US 11,657,631 B2
Scalable, flexible and robust template-based data extraction pipeline
Christos Sagonas, London (GB); Karolina Dabkowska, London (GB); Zhiyuan Shi, London (GB); Edward Fieri Soler, London (GB); Mohan Mahadevan, London (GB); Iona Grace Vincent, London (GB); Luca Peric, London (GB); Alessandro Lenzi, London (GB); Alvaro Fernando Lara, London (GB); and James Stonehill, London (GB)
Assigned to Onfido Ltd., London (GB)
Filed by ONFIDO LTD, London (GB)
Filed on Apr. 28, 2021, as Appl. No. 17/243,467.
Claims priority of application No. 20172169 (EP), filed on Apr. 29, 2020.
Prior Publication US 2021/0343030 A1, Nov. 4, 2021
Int. Cl.
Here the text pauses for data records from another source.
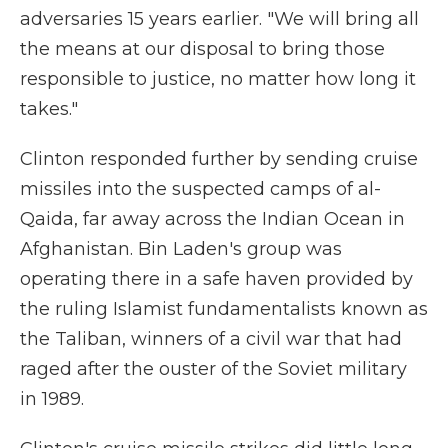
adversaries 15 years earlier. "We will bring all
the means at our disposal to bring those
responsible to justice, no matter how long it
takes."
Clinton responded further by sending cruise
missiles into the suspected camps of al-
Qaida, far away across the Indian Ocean in
Afghanistan. Bin Laden's group was
operating there in a safe haven provided by
the ruling Islamist fundamentalists known as
the Taliban, winners of a civil war that had
raged after the ouster of the Soviet military
in 1989.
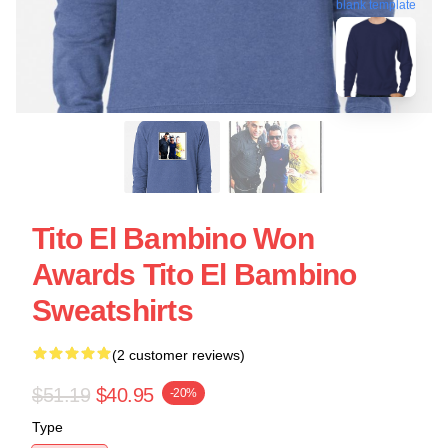
blank template
Tito El Bambino Won
Awards Tito El Bambino
Sweatshirts
(2 customer reviews)
$51.19
$40.95
-20%
Type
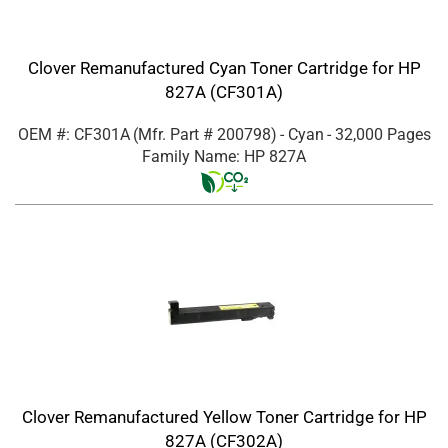
Clover Remanufactured Cyan Toner Cartridge for HP
827A (CF301A)
OEM #: CF301A
(Mfr. Part #
200798
)
- Cyan
- 32,000 Pages
Family Name: HP 827A
Clover Remanufactured Yellow Toner Cartridge for HP
827A (CF302A)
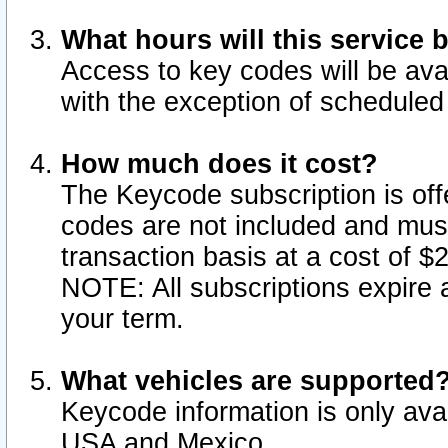
What hours will this service 
Access to key codes will be ava
with the exception of schedule
How much does it cost?
The Keycode subscription is offe
codes are not included and mus
transaction basis at a cost of 
NOTE: All subscriptions expire a
your term.
What vehicles are supported
Keycode information is only avai
USA and Mexico.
G06T 7/30 (2017.01); G06T 7/136 (2017.01); G06T 7/11 (2017.01); G06T 7/70 (2017.01); G06K 9/62 (2022.01); G06T 3/40 (2006.01); G06V 10/22 (2022.01); G06V 30/414 (2022.01); G06V 30/10 (2022.01)
CPC G06T 7/30 (2017.01) [G06K 9/6256 (2013.01); G06K 9/6267 (2013.01); G06T 3/40 (2013.01); G06T 7/11 (2017.01); G06T 7/136 (2017.01); G06T 7/70 (2017.01); G06V 10/22 (2022.01); G06V 30/414 (2022.01); G06T 2207/20132 (2013.01); G06T 2207/30176 (2013.01); G06V 30/10 (2022.01)] 15 Claims
OG exemplary drawing
 
1. A computer-implemented method for extracting data from a document comprising:
acquiring an input image comprising a document portion, the document portion being of a document of a first document type;
performing image segmentation on the input image to form a binary input image that distinguishes the document portion from the remaining portion of the input image;
estimating a first image transform to align the binary input image to a binary template image;
using the first image transform on the input image to form an intermediate image;
estimating a second image transform to align the intermediate image to a template image, the template image comprising a template document portion, the template document portion being of a different document of the first document type;
using the second image transform on the intermediate image to form an output image; and
extracting a field from the output image using a predetermined field of the template image.